I’m proud to have signed the statement produced by Christians Against Christian Nationalism (CACN). I’m ashamed that such a statement is needed. I’m also ashamed by the reaction of many, probably most, white evangelicals to the statement. Well, that is by the relative few who are aware of it. Here’s a key portion of the statement:
Christian nationalism seeks to merge Christian and American identities, distorting both the Christian faith and America’s constitutional democracy. Christian nationalism demands Christianity be privileged by the State and implies that to be a good American, one must be Christian. It often overlaps with and provides cover for white supremacy and racial subjugation. We reject this damaging political ideology and invite our Christian brothers and sisters to join us in opposing this threat to our faith and to our nation.
And while that above portion of the statement triggers most white evangelicals, this one drives them to red-eyed rage:
Whether we worship at a church, mosque, synagogue, or temple, America has no second-class faiths. All are equal under the U.S. Constitution. As Christians, we must speak in one voice condemning Christian nationalism as a distortion of the gospel of Jesus and a threat to American democracy.
Here’s how the evangelical publication Charisma news reacted to the statement:
Along with six George Soros-funded religious groups and a variety of other non-Christian organizations, the BJC is co-endorser of “An Interfaith Statement of Principles,” which stigmatizes candidates who appeal to voters based on faith as “inappropriate” and “divisive,” and calls for religious appeals to be removed from political campaigns entirely.
To all appearances, the message conveyed here implies that “We shouldn’t say that Jesus is the only way to heaven.”
A simple reading of the statement reveals Charisma’s assertion to be completely bogus.
I’d challenge anyone possessed of a reasonable level of honesty, integrity, and intelligence to read the entire statement and assess whether it implies that “We shouldn’t say that Jesus is the only way to heaven.” (If you think religion in general is nonsense, then ignore the religious aspects and simply examine the statement to assess whether Charisma’s claim has any basis in fact.)
Notice, first, that Charisma seeks to prejudice its readers by associating CACN and its statement with George Soros. I know well from my years in Focus on the Family’s Public Policy division that the fastest, easiest way to whip up conservatives—especially Christian conservatives—is to invoke the name George Soros. The man is almost universally vilified among evangelicals as Satan’s chief ambassador to the entire planet. Most evangelicals honestly know little to nothing about George Soros, other than that when his name is mentioned, it’s time to narrow one’s eyes and hiss out a curse against the planet’s primary personification and purveyor of evil.

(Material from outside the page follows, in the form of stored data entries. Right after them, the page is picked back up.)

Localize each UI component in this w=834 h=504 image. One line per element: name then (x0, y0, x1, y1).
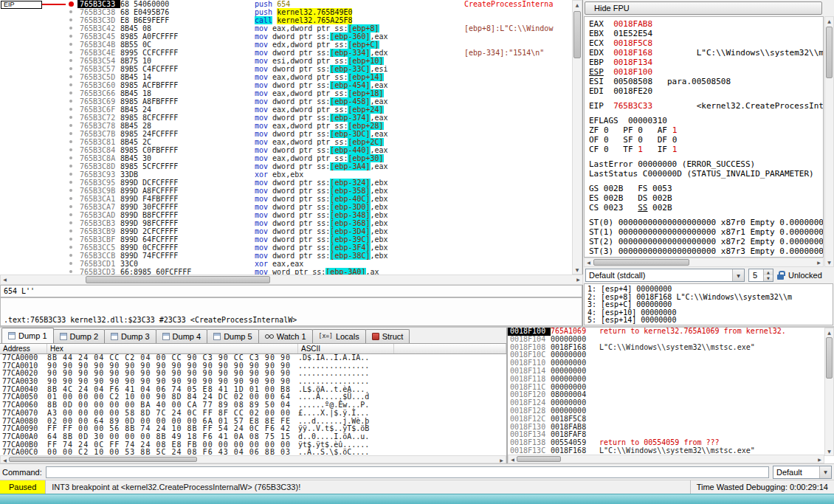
disasm-row[interactable]: 765B3C4E8995 CCFCFFFFmov dword ptr ss:[e… (0, 49, 573, 57)
disasm-bytes[interactable]: 899D 98FCFFFF (120, 219, 255, 227)
spinner-down-icon[interactable]: ▼ (764, 275, 773, 281)
disasm-row[interactable]: 765B3C7B8985 24FCFFFFmov dword ptr ss:[e… (0, 130, 573, 138)
disasm-bytes[interactable]: 8B45 30 (120, 154, 255, 162)
disasm-address[interactable]: 765B3CD1 (77, 260, 120, 268)
disasm-bytes[interactable]: 8995 CCFCFFFF (120, 49, 255, 57)
disasm-instruction[interactable]: mov dword ptr ss:[ebp-324],ebx (255, 179, 463, 187)
scroll-down-arrow[interactable]: ▼ (825, 258, 833, 266)
row-dot[interactable] (0, 114, 77, 122)
disasm-instruction[interactable]: mov eax,dword ptr ss:[ebp+18] (255, 89, 463, 97)
dump-ascii[interactable]: d..0....I.öA..u. (298, 433, 394, 441)
disasm-instruction[interactable]: mov dword ptr ss:[ebp-3A4],eax (255, 162, 463, 170)
disasm-instruction[interactable]: mov dword ptr ss:[ebp-334],edx (255, 49, 463, 57)
disasm-row[interactable]: 765B3C9B899D A8FCFFFFmov dword ptr ss:[e… (0, 187, 573, 195)
row-dot[interactable] (0, 203, 77, 211)
hide-fpu-button[interactable]: Hide FPU (585, 1, 822, 15)
disasm-bytes[interactable]: 8985 A0FCFFFF (120, 32, 255, 41)
row-dot[interactable] (0, 57, 77, 65)
tab-dump-4[interactable]: Dump 4 (156, 329, 208, 343)
disasm-address[interactable]: 765B3CCB (77, 252, 120, 260)
stack-value[interactable]: 0018F168 (551, 344, 599, 352)
stack-address[interactable]: 0018F12C (508, 415, 551, 424)
scrollbar-thumb[interactable] (86, 276, 270, 283)
disasm-instruction[interactable]: mov dword ptr ss:[ebp-3F4],ebx (255, 244, 463, 252)
disasm-bytes[interactable]: 8985 ACFBFFFF (120, 81, 255, 89)
spinner-up-icon[interactable]: ▲ (764, 269, 773, 275)
stack-row[interactable]: 0018F11400000000 (508, 367, 824, 376)
fpu-register[interactable]: ST(1) 00000000000000000000 x87r1 Empty 0… (589, 227, 823, 237)
disasm-address[interactable]: 765B3C33 (77, 0, 120, 8)
disasm-address[interactable]: 765B3C4B (77, 41, 120, 49)
tab-dump-5[interactable]: Dump 5 (207, 329, 259, 343)
scroll-left-arrow[interactable]: ◀ (585, 258, 593, 266)
disasm-bytes[interactable]: 8B45 24 (120, 106, 255, 114)
dump-ascii[interactable]: £....X.|$.ÿ.Ì... (298, 410, 394, 418)
tab-dump-3[interactable]: Dump 3 (104, 329, 156, 343)
disasm-bytes[interactable]: 68 E0495B76 (120, 8, 255, 16)
scroll-down-arrow[interactable]: ▼ (573, 266, 582, 274)
row-dot[interactable] (0, 8, 77, 16)
spinner-arrows[interactable]: ▲▼ (763, 269, 773, 281)
disasm-bytes[interactable]: 8B45 08 (120, 24, 255, 32)
disasm-bytes[interactable]: 899D 2CFCFFFF (120, 227, 255, 235)
row-dot[interactable] (0, 252, 77, 260)
scroll-left-arrow[interactable]: ◀ (1, 275, 9, 284)
scroll-right-arrow[interactable]: ▶ (815, 258, 823, 266)
row-dot[interactable] (0, 73, 77, 81)
segment-row[interactable]: CS 0023 SS 002B (589, 203, 823, 213)
chevron-down-icon[interactable]: ▼ (732, 269, 744, 281)
disasm-address[interactable]: 765B3C8D (77, 162, 120, 170)
disasm-instruction[interactable]: mov eax,dword ptr ss:[ebp+8] (255, 24, 463, 32)
stack-row[interactable]: 0018F10C00000000 (508, 351, 824, 359)
stack-row[interactable]: 0018F11C00000000 (508, 384, 824, 392)
disasm-row[interactable]: 765B3C818B45 2Cmov eax,dword ptr ss:[ebp… (0, 138, 573, 146)
scrollbar-thumb[interactable] (826, 337, 833, 379)
row-dot[interactable] (0, 227, 77, 235)
disasm-bytes[interactable]: 8B45 28 (120, 122, 255, 130)
stack-address[interactable]: 0018F118 (508, 376, 551, 384)
lock-label[interactable]: Unlocked (788, 271, 822, 280)
disasm-instruction[interactable]: xor ebx,ebx (255, 170, 463, 179)
row-dot[interactable] (0, 122, 77, 130)
disasm-instruction[interactable]: mov dword ptr ss:[ebp-458],eax (255, 97, 463, 106)
flags-row[interactable]: CF 0 TF 1 IF 1 (589, 145, 823, 154)
chevron-down-icon[interactable]: ▼ (819, 466, 831, 478)
disasm-row[interactable]: 765B3CD133C0xor eax,eax (0, 260, 573, 268)
disasm-address[interactable]: 765B3CD3 (77, 268, 120, 275)
disasm-address[interactable]: 765B3CAD (77, 211, 120, 219)
disasm-row[interactable]: 765B3C6F8B45 24mov eax,dword ptr ss:[ebp… (0, 106, 573, 114)
row-dot[interactable] (0, 211, 77, 219)
register-esi[interactable]: ESI 00508508 para.00508508 (589, 77, 823, 86)
fpu-register[interactable]: ST(0) 00000000000000000000 x87r0 Empty 0… (589, 218, 823, 227)
stack-value[interactable]: 00000000 (551, 407, 599, 415)
disasm-address[interactable]: 765B3C78 (77, 122, 120, 130)
flags-row[interactable]: ZF 0 PF 0 AF 1 (589, 125, 823, 135)
stack-value[interactable]: 00554059 (551, 439, 599, 447)
stack-horizontal-scrollbar[interactable]: ◀ ▶ (508, 455, 824, 463)
disasm-bytes[interactable]: 899D F4FBFFFF (120, 195, 255, 203)
stack-row[interactable]: 0018F10400000000 (508, 336, 824, 344)
disasm-address[interactable]: 765B3CA7 (77, 203, 120, 211)
scrollbar-thumb[interactable] (9, 457, 197, 462)
row-dot[interactable] (0, 16, 77, 24)
stack-value[interactable]: 0018FAF8 (551, 431, 599, 439)
disasm-instruction[interactable]: mov dword ptr ss:[ebp-440],eax (255, 146, 463, 154)
disasm-address[interactable]: 765B3CA1 (77, 195, 120, 203)
disasm-instruction[interactable]: mov dword ptr ss:[ebp-358],ebx (255, 187, 463, 195)
stack-value[interactable]: 0018FAB8 (551, 424, 599, 432)
scrollbar-thumb[interactable] (593, 259, 689, 266)
stack-value[interactable]: 00000000 (551, 376, 599, 384)
dump-row[interactable]: 77CA00A064 8B 0D 30 00 00 00 8B 49 18 F6… (0, 433, 506, 441)
dump-hex[interactable]: 64 8B 0D 30 00 00 00 8B 49 18 F6 41 0A 0… (47, 433, 298, 441)
row-dot[interactable] (0, 81, 77, 89)
disasm-instruction[interactable]: mov dword ptr ss:[ebp-360],eax (255, 32, 463, 41)
disasm-address[interactable]: 765B3C84 (77, 146, 120, 154)
disasm-row[interactable]: 765B3C458985 A0FCFFFFmov dword ptr ss:[e… (0, 32, 573, 41)
disasm-instruction[interactable]: xor eax,eax (255, 260, 463, 268)
disasm-address[interactable]: 765B3C57 (77, 65, 120, 73)
disasm-bytes[interactable]: 66:8985 60FCFFFF (120, 268, 255, 275)
disasm-row[interactable]: 765B3CB9899D 2CFCFFFFmov dword ptr ss:[e… (0, 227, 573, 235)
row-dot[interactable] (0, 179, 77, 187)
stack-row[interactable]: 0018F12C0018F5C8 (508, 415, 824, 424)
disasm-instruction[interactable]: mov dword ptr ss:[ebp-39C],ebx (255, 235, 463, 244)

Next, Charisma laments that “the BJC [Baptist Joint Committee] is co-endorser of “An Interfaith Statement of Principles,” which stigmatizes candidates who appeal to voters based on faith as ‘inappropriate’ and ‘divisive,’ and calls for religious appeals to be removed from political campaigns entirely.” Again, Charisma has taken statements so far out of context that their characterizations can be characterized as nothing short of outright lies.